ECabc is a generic, small scale feature tuning program based on the Artificial Bee Colony by N. Karboga that imitates the honey foraging techniques of bees. ECabc optimizes user supplied functions called the fitness function using a given set of variables known as the value set. The bee colony consists of three types of bees: employers, onlookers and scouts. An employer bee is an object which stores a set of values and a fitness score that correlates to that value as well as the bee's probability of being picked by an onlooker bee. An onlooker bee is an object that chooses employer bees with a high probability and calculates new positions for them. The scout bee will create a new set of random values, which will then be assigned to a poorly performing employer bee as a replacement.
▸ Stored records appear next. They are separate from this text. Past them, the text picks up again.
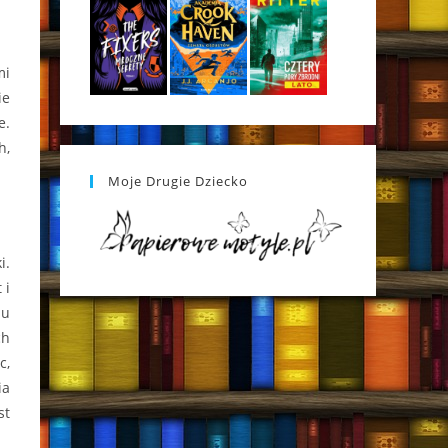
mi
ie
e.
h,
Moje Drugie Dziecko
i.
 i
du
ch
c,
ia
st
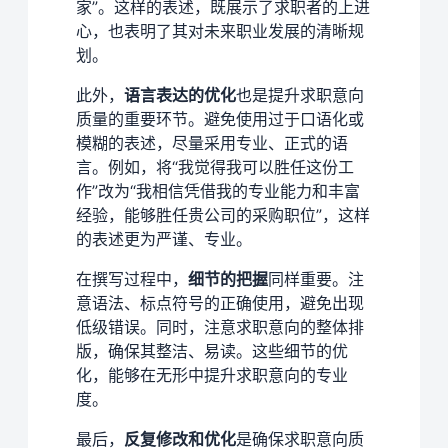
家”。这样的表述，既展示了求职者的上进
心，也表明了其对未来职业发展的清晰规
划。
此外，
语言表达的优化
也是提升求职意向
质量的重要环节。避免使用过于口语化或
模糊的表述，尽量采用专业、正式的语
言。例如，将“我觉得我可以胜任这份工
作”改为“我相信凭借我的专业能力和丰富
经验，能够胜任贵公司的采购职位”，这样
的表述更为严谨、专业。
在撰写过程中，
细节的把握
同样重要。注
意语法、标点符号的正确使用，避免出现
低级错误。同时，注意求职意向的整体排
版，确保其整洁、易读。这些细节的优
化，能够在无形中提升求职意向的专业
度。
最后，
反复修改和优化
是确保求职意向质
While it has several applications, ECabc has been successfully used by the Energy and Combustion Research Laboratory (ECRL) at the University of Massachusetts Lowell to tune the hyperparameters of ECNet, a large-scale machine learning project for predicting fuel properties. ECNet provides scientists an open source tool for predicting key fuel properties of potential next-generation biofuels, reducing the need for costly fuel synthesis and experimentation. By increasing the accuracy of ECNet and similar models efficiently, ECabc helps to provide a higher degree of confidence in discovering new, optimal fuels. A single run of ECabc on ECNet yielded a lower average root mean square error (RMSE) for cetane number (CN) and yield sooting index (YSI) when compared to the RMSE generated by a year of manual tuning. While the manual tuning generated an RMSE of 10.13, the ECabc was able to yield an RMSE of 8.06 in one run of 500 iterations.
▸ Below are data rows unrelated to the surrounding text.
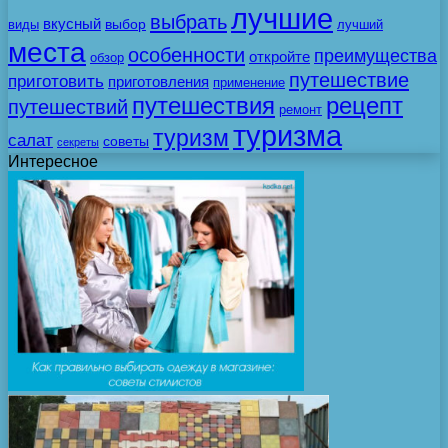
лучшие
выбрать
вкусный
выбор
виды
лучший
места
особенности
преимущества
откройте
обзор
путешествие
приготовить
приготовления
применение
путешествия
рецепт
путешествий
ремонт
туризма
туризм
салат
советы
секреты
Интересное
- Have python 3.X installed
- Have the ability to install python packages
If you are working in a Linux/Mac environment:
sudo pip install ecabc
Alternatively, in a windows environment, make sure you are running cmd as administrator:
pip install ecabc
To update your version of ECabc to the latest release version, use
pip install --upgrade ecabc
Note: if multiple Python releases are installed on your system (e.g. 2.7 and 3.6), you may need to execute the correct version of pip. For Python 3.6, change "pip install ecabc" to "pip3 install ecabc".
- Download the ECabc repository, navigate to the download location on the command line/terminal, and execute:
python setup.py install
Additional package dependencies (Numpy) will be installed during the ECabc installation process.
To get started import ECabc
from ecabc.abc import *
Then define your fitness function as a function. The fitness function is the user defined function whose solution is being optimized. Pass in the values and args and have it return the output that is being optimized
def fitness_function(values,args):
***code***
return output
After that, in the main function define your value ranges i.e. the user defined ranges for the variables which are being optimized
values = [('int', (0,10)), ('int', (0,100)), ('float',(0,80)), ('float', (0, 360))]
Optionally, one can also add args. Any additional arguments that your fitness function must take outside of the values given in value_ranges. This defaults to None.
arguments = {'test_argument', 10}
Then call ECabc as follows:
abc = ABC(fitness_fxn=fitness_function, value_ranges=values, args = arguments)
Certain setting also need to be toggled, such as
abc._minimize = True
And the settings can be imported and saved as follows
abc._import_settings = example.json
abc._save_settings = output.json
Then call create_employers on it to generate your population of employer bees. This ony needs to be done once
abc.create_employers()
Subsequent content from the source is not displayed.